Ars brevis vita longa

+ Basim Magdy jusqu’au 31 décembre 2009 Kunsthaus Baselland Muttenz/Bâle

Posted in ., arts by sweetsweetzerland on 16/12/2009

Last Good Deed sur la façade du Kunsthaus Baselland

Basim Magdy naît en 1977 à Assiut, en Egypte. Il vit et travaille entre Bâle et Le Caire. Son travail a été notamment présenté à Pise à la Fondazione Teseco per l’Arte, à la Newman Popiashvili Gallery de New York, à la Falaki Gallery de l’Université du Caire en Egypte, à l’ADN Galeria de Barcelona, au MUSAC (Museo de Arte Contemporáneo de Castilla y León), au Zendai Museum of Modern Art de Shanghai, à la SAW Gallery d’Ottawa ou encore à TINA B, le festival d’art contemporain de Prague.

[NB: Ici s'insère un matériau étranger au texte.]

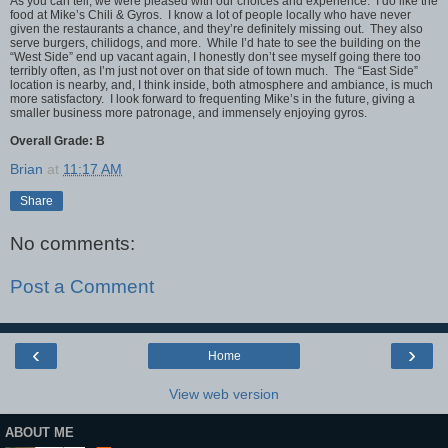
As you can tell, we were pleased with our choices and experience. I do like the
food at Mike’s Chili & Gyros. I know a lot of people locally who have never
given the restaurants a chance, and they’re definitely missing out. They also
serve burgers, chilidogs, and more. While I’d hate to see the building on the
“West Side” end up vacant again, I honestly don’t see myself going there too
terribly often, as I’m just not over on that side of town much. The “East Side”
location is nearby, and, I think inside, both atmosphere and ambiance, is much
more satisfactory. I look forward to frequenting Mike’s in the future, giving a
smaller business more patronage, and immensely enjoying gyros.
Overall Grade: B
Brian
at
11:17 AM
Share
No comments:
Post a Comment
‹
›
Home
View web version
ABOUT ME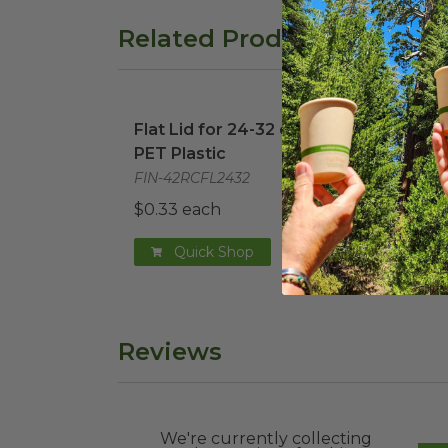
Related Products
Flat Lid for 24-32 oz Tray | PET Plastic
Dome
i
Flat Lid for 24-32 oz Tray |
Dome
PET Plastic
PET 
FIN-42RCFL2432
FIN-
$0.33 each
$0.4
Quick Shop
Reviews
We're currently collecting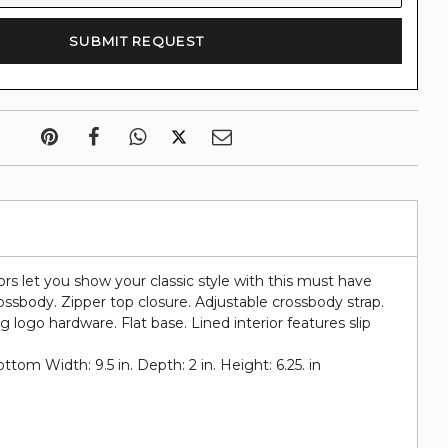
rs let you show your classic style with this must have
rossbody. Zipper top closure. Adjustable crossbody strap.
 logo hardware. Flat base. Lined interior features slip
om Width: 9.5 in. Depth: 2 in. Height: 6.25. in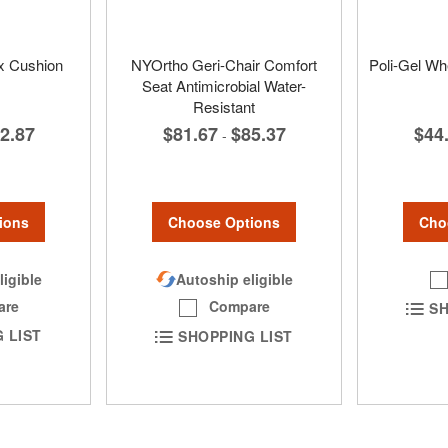
x Cushion
NYOrtho Geri-Chair Comfort
Poli-Gel Wh
Seat Antimicrobial Water-
Resistant
2.87
$44
$81.67
$85.37
-
ions
Cho
Choose Options
ligible
Autoship eligible
are
Compare
SH
 LIST
SHOPPING LIST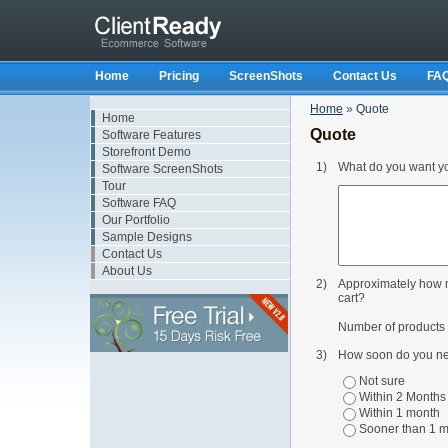
Home
Pricing
ScreenShots
Contact Us
FA
Home
»
Quote
Home
Quote
Software Features
Storefront Demo
1)
What do you want you
Software ScreenShots
Tour
Software FAQ
Our Portfolio
Sample Designs
Contact Us
About Us
2)
Approximately how m
cart?
Number of products t
3)
How soon do you ne
Not sure
Within 2 Months
Within 1 month
Sooner than 1 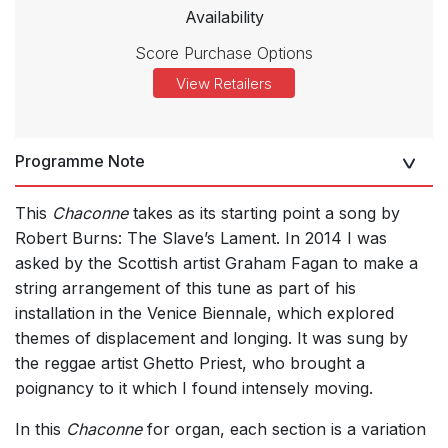
Availability
Score Purchase Options
View Retailers
Programme Note
This
Chaconne
takes as its starting point a song by
Robert Burns: The Slave’s Lament. In 2014 I was
asked by the Scottish artist Graham Fagan to make a
string arrangement of this tune as part of his
installation in the Venice Biennale, which explored
themes of displacement and longing. It was sung by
the reggae artist Ghetto Priest, who brought a
poignancy to it which I found intensely moving.
In this
Chaconne
for organ, each section is a variation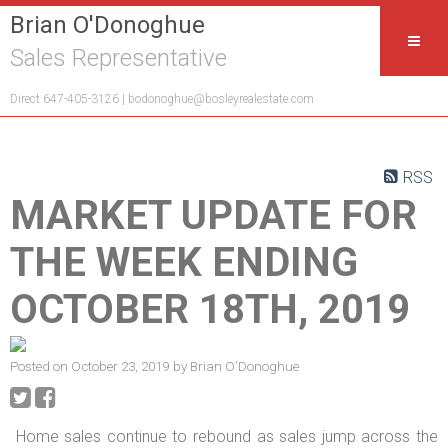
Brian O'Donoghue
Sales Representative
Direct 647-405-3126 |
bodonoghue@bosleyrealestate.com
RSS
MARKET UPDATE FOR
THE WEEK ENDING
OCTOBER 18TH, 2019
Posted on
October 23, 2019
by
Brian O'Donoghue
Home sales continue to rebound as sales jump across the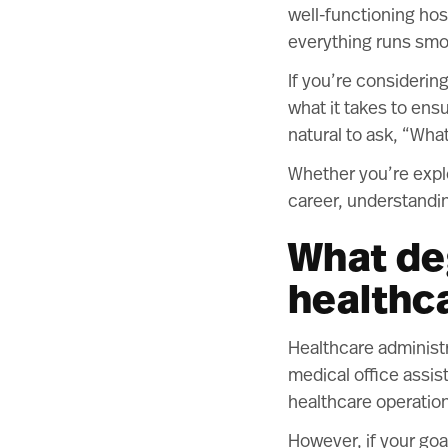
well-functioning hos
everything runs smo
If you’re considerin
what it takes to ensu
natural to ask, “Wha
Whether you’re explo
career, understandin
What de
healthc
Healthcare administra
medical office assis
healthcare operatio
However, if your goal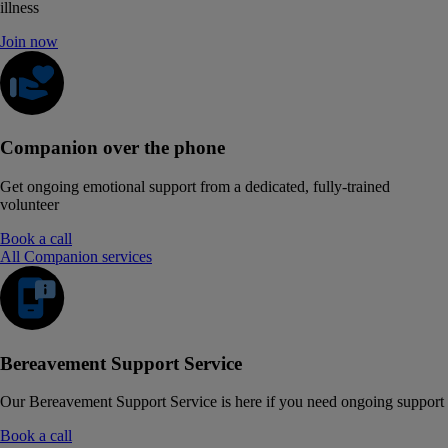
illness
Join now
Companion over the phone
Get ongoing emotional support from a dedicated, fully-trained
volunteer
Book a call
All Companion services
Bereavement Support Service
Our Bereavement Support Service is here if you need ongoing support
Book a call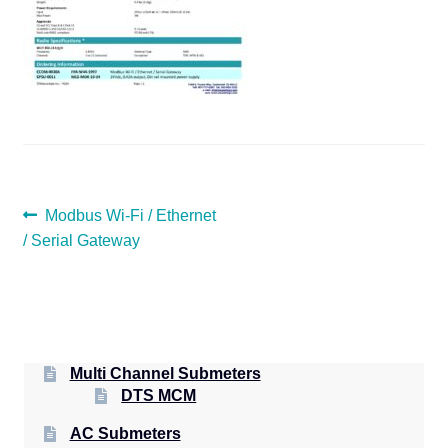
POST
Previous
Modbus Wi-Fi / Ethernet
post:
/ Serial Gateway
NAVIGATION
Multi Channel Submeters
DTS MCM
AC Submeters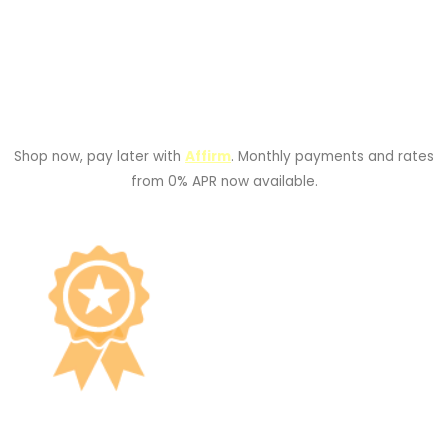
Shop now, pay later with
Affirm
. Monthly payments and rates
from 0% APR now available.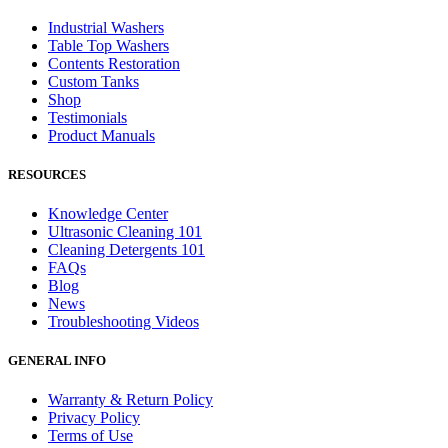
Industrial Washers
Table Top Washers
Contents Restoration
Custom Tanks
Shop
Testimonials
Product Manuals
RESOURCES
Knowledge Center
Ultrasonic Cleaning 101
Cleaning Detergents 101
FAQs
Blog
News
Troubleshooting Videos
GENERAL INFO
Warranty & Return Policy
Privacy Policy
Terms of Use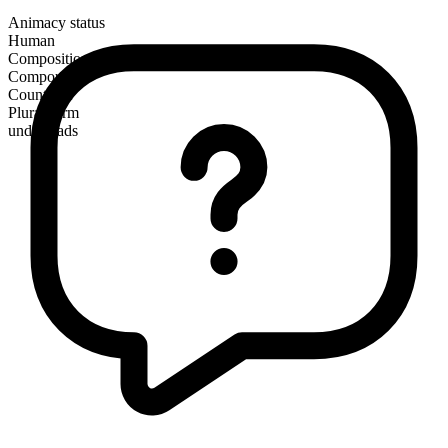
Animacy status
Human
Composition
Compound
Countable
Plural form
undergrads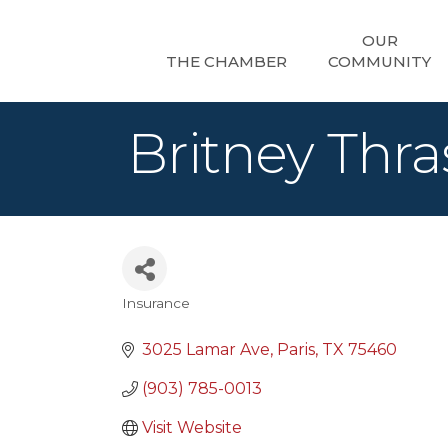
OUR
THE CHAMBER
COMMUNITY
Britney Thra
Insurance
Categories
3025 Lamar Ave
Paris
TX
75460
(903) 785-0013
Visit Website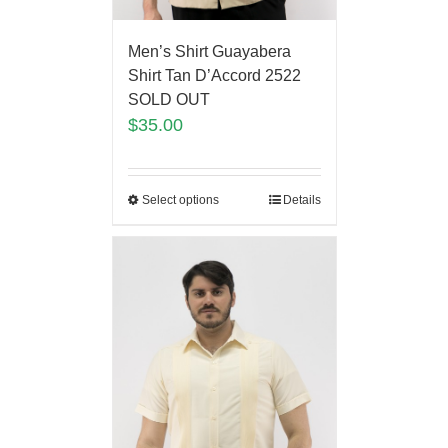
Men’s Shirt Guayabera
Shirt Tan D’Accord 2522
SOLD OUT
$
35.00
Select options
Details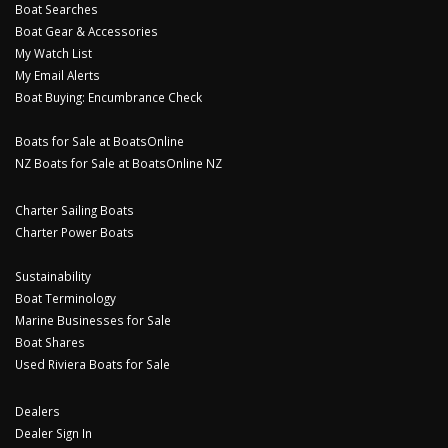
Boat Searches
Boat Gear & Accessories
My Watch List
My Email Alerts
Boat Buying: Encumbrance Check
Boats for Sale at BoatsOnline
NZ Boats for Sale at BoatsOnline NZ
Charter Sailing Boats
Charter Power Boats
Sustainability
Boat Terminology
Marine Businesses for Sale
Boat Shares
Used Riviera Boats for Sale
Dealers
Dealer Sign In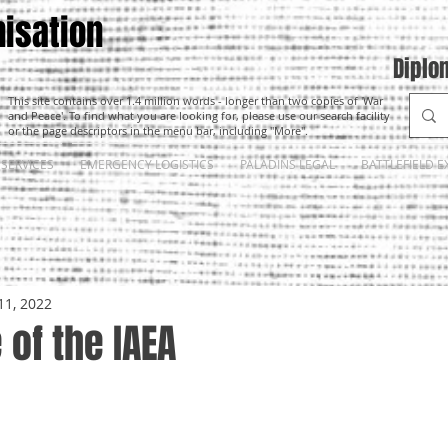
isation
Diplo
This site contains over 1.4 million words - longer than two copies of 'War
and Peace'. To find what you are looking for, please use our search facility
or the page descriptors in the menu bar, including "More".
SERVICES
EMERGENCY LOGISTICS
PALADINS LEGAL
BATTLEFIELD E
11, 2022
 of the IAEA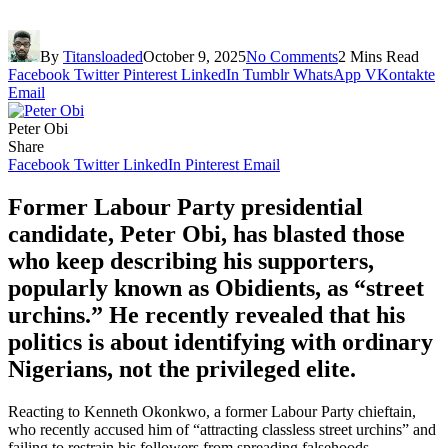
By
Titansloaded
October 9, 2025
No Comments
2 Mins Read
Facebook
Twitter
Pinterest
LinkedIn
Tumblr
WhatsApp
VKontakte
Email
Peter Obi
Share
Facebook
Twitter
LinkedIn
Pinterest
Email
Former Labour Party presidential
candidate, Peter Obi, has blasted those
who keep describing his supporters,
popularly known as Obidients, as “street
urchins.” He recently revealed that his
politics is about identifying with ordinary
Nigerians, not the privileged elite.
Reacting to Kenneth Okonkwo, a former Labour Party chieftain,
who recently accused him of “attracting classless street urchins” and
failing to restrain his followers from spreading falsehoods.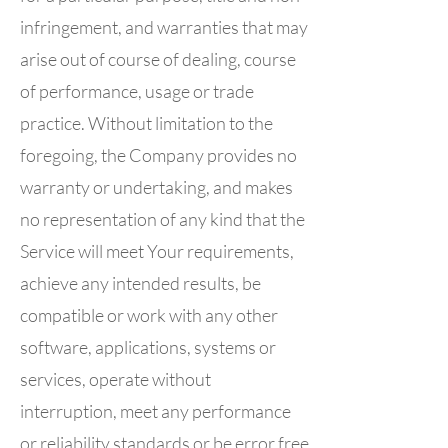
infringement, and warranties that may
arise out of course of dealing, course
of performance, usage or trade
practice. Without limitation to the
foregoing, the Company provides no
warranty or undertaking, and makes
no representation of any kind that the
Service will meet Your requirements,
achieve any intended results, be
compatible or work with any other
software, applications, systems or
services, operate without
interruption, meet any performance
or reliability standards or be error free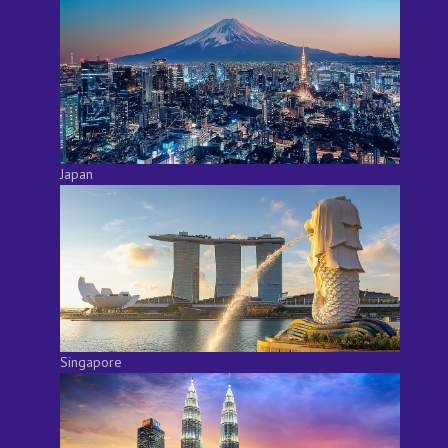
Japan
Singapore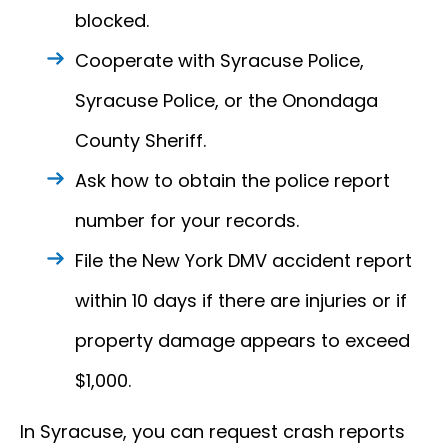
blocked.
Cooperate with Syracuse Police,
Syracuse Police, or the Onondaga
County Sheriff.
Ask how to obtain the police report
number for your records.
File the New York DMV accident report
within 10 days if there are injuries or if
property damage appears to exceed
$1,000.
In Syracuse, you can request crash reports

1-Pourriez-vous décrire votre oeuvre?
Le projet Last Good Deed commissionné par le Kunsthaus Baselland consiste en un affichage publique (en extérieur) et un poster. L’affiche recouvre la façade du Kunsthaus et le poster – qui comporte deux faces – est en accès libre à l’intérieur de l’institution. Visuellement, l’image reprend l’esthétique publicitaire, ceci pour mieux « s’insérer » dans son environnement et de manière à attirer l’attention du public. Le style publicitaire de l’affiche couplé à un texte qui n’a rien de promotionnel sont les instruments dont je me sers pour rendre mon travail lisible au public et pour communiquer ses idées intrinsèques.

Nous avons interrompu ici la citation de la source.